Markets to make a gap-down start of the new month on weak global cues

01 Sep 2015 Evaluate

The Indian markets after a volatile day of trade snapped the month on a weaker note and major averages lost about another half a percent. Today, the start is likely to be weak on feeble global cues and discouraging economic data. Economic growth slowed to 7 percent in the April-June quarter, from 7.5 percent in the previous quarter, amid deceleration in farm, services and manufacturing sectors. Also, the index of eight core industries fell again to 1.1 per cent in July compared to 3 per cent in the previous month. However, the developments have raised demand for rate cut from the RBI and India Inc. has said that the subdued performance of economy indicates that the cost of capital needs to come down. Finance minister Arun Jaitley too has said that the RBI will take note of the fact that inflation is broadly under control, oil and commodity prices are low and prospects of a better-than-expected agricultural production, when it reviews monetary policy. There will be some buzz in the banking sector, after HDFC Bank, India’s second largest private bank, cut its base rate by 35 basis points to 9.35%, this may prompt others to follow. Meanwhile, RBI has designated the State Bank of India and ICICI Bank as domestic systemically important banks (D-SIBs). There will be some action in oil marketing companies too after the petrol and diesel prices were reduced for the third time in the month.

The US markets ended lower in last session making it the worst month in last three years on renewed concerns about the Chinese economy. On the domestic economic front too business activity in the Chicago area unexpectedly grew at a slower rate in the month of August. The Asian markets have made a weak start with the Chinese market once again slumping over 4 percent after a gauge of manufacturing fell to a three-year low. The Japanese market too was trading lower as the yen strengthened against dollar.

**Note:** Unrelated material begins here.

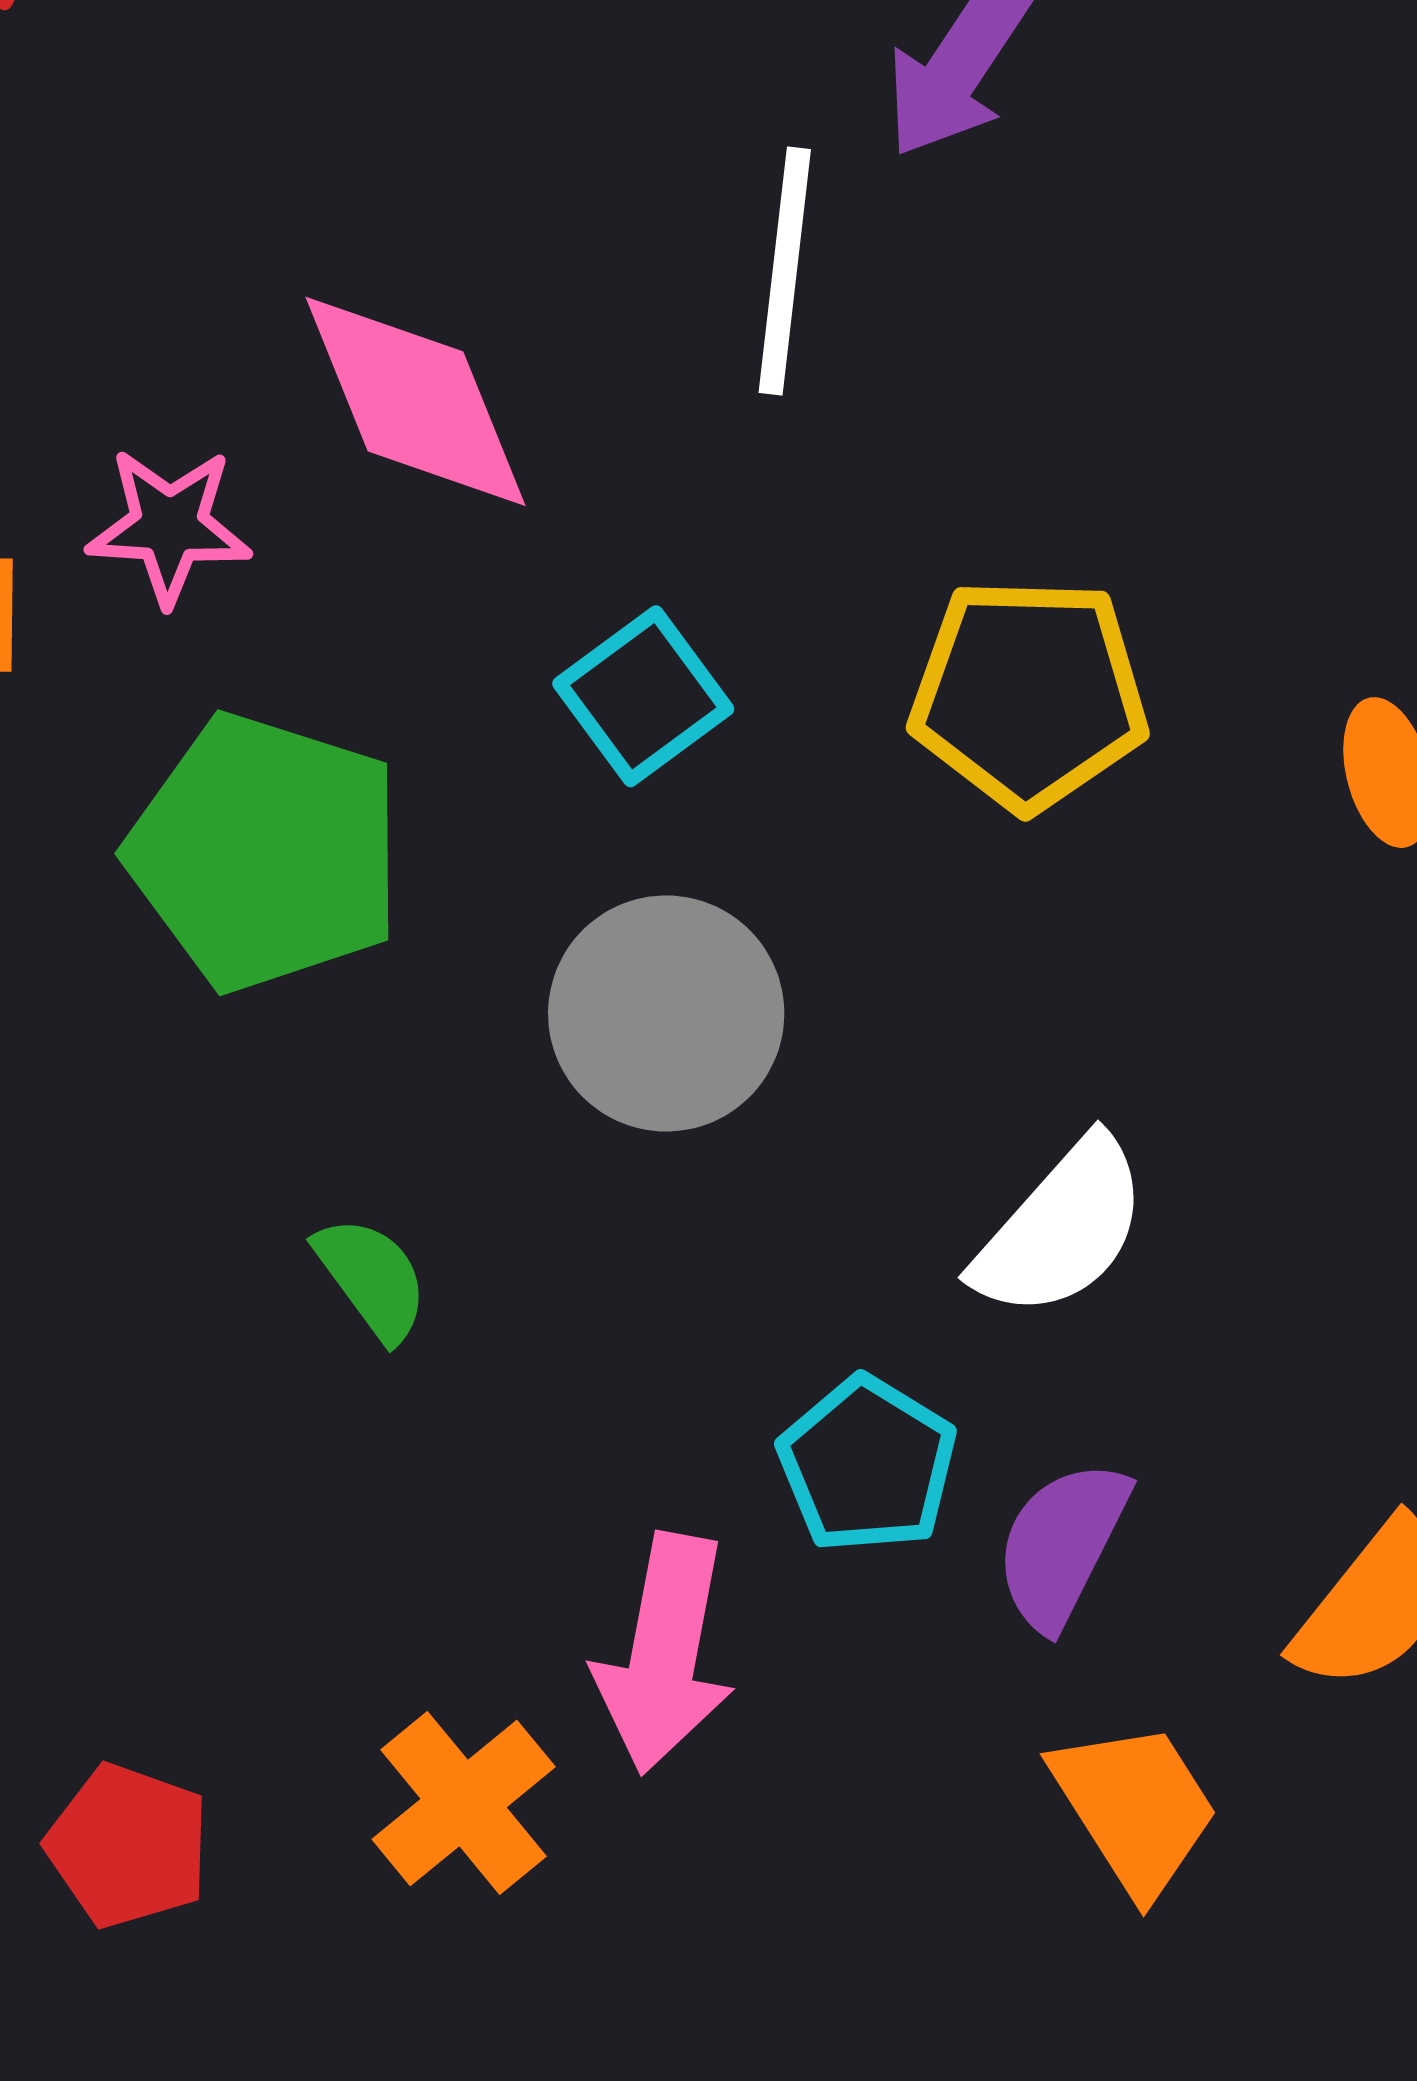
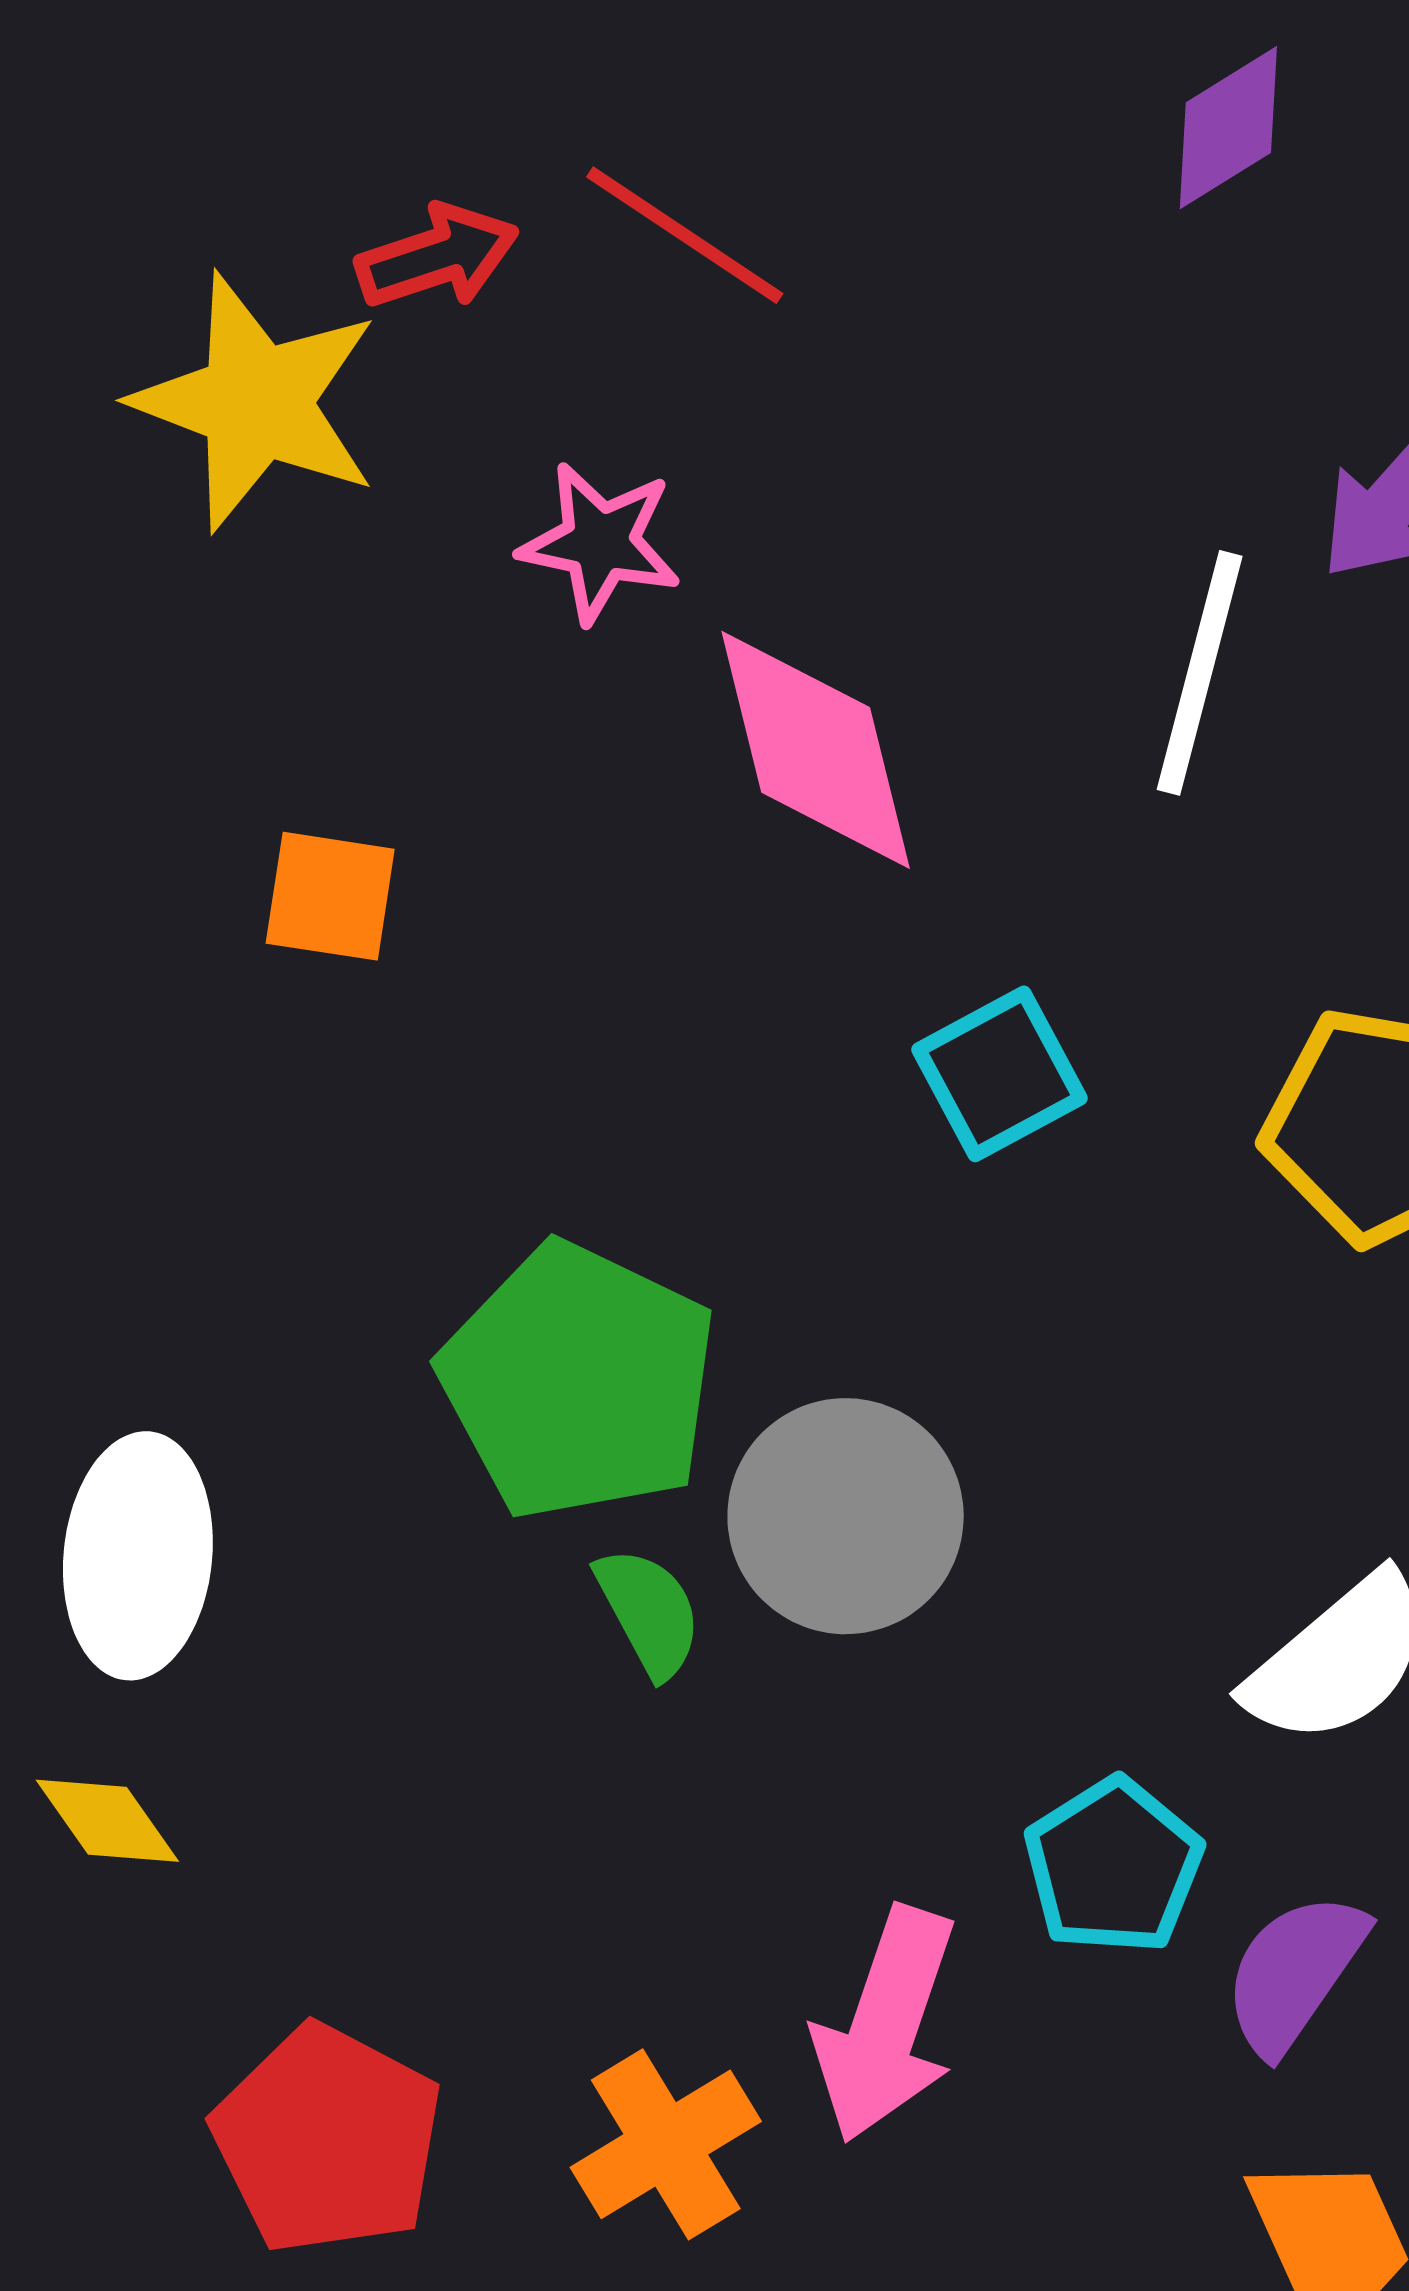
pink star: (169, 526) -> (600, 543), moved
green pentagon: (265, 853) -> (579, 1381), moved
gray circle: (666, 1013) -> (846, 1516), moved
red pentagon: (128, 1846) -> (328, 2139), size x1.4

Back home, monday turned out to be a disappointing session for the Indian equity indices which got pounded by around half a percent, breaching their crucial 8,000 (Nifty) and 26,300 (Sensex) levels as investors remained on sidelines ahead of quarterly gross domestic product (GDP) data scheduled to be released post market hours today. In the extremely volatile session of trade key gauges, after a sluggish start, staged smart recovery in noon deals to regain their green terrain as investors got some encouragement with Reserve Bank of India’s (RBI) Governor Raghuram Rajan hinting of an imminent rate cut, after he said that inflation has come down to the comfort zone quicker than expected and he is keeping a watch on data to see how much room is there for further easing of the monetary policy. However, market participants booked profit at higher levels in last hour of trade ahead of April-June gross domestic product data which is likely to come at 7.4 per cent, just below 7.5 per cent in January-March. Sentiments also remained dampened on report that the country’s services sector witnessed around 14 per cent decline in foreign direct investment (FDI) at $636 million (Rs 4,036 crore) in the first quarter of the current fiscal. Some cautiousness was also due to the progress of the monsoon as a strengthening El Nino weather pattern is likely to trim rainfalls in August-September, raising fears of the first drought in six years. Selling got intensified after European counters made an awful start, while the Asian markets ended mixed. Back home, traders were also concerned about Prime Minister Narendra Modi’s announcement that the government will not re-promulgate the controversial ordinance on land acquisition. Weakness in Indian rupee too weighed down sentiments. Finally, the BSE Sensex plunged by 109.29 points or 0.41% to 26283.09, while the CNX Nifty declined by 30.65 points or 0.38% to 7971.30.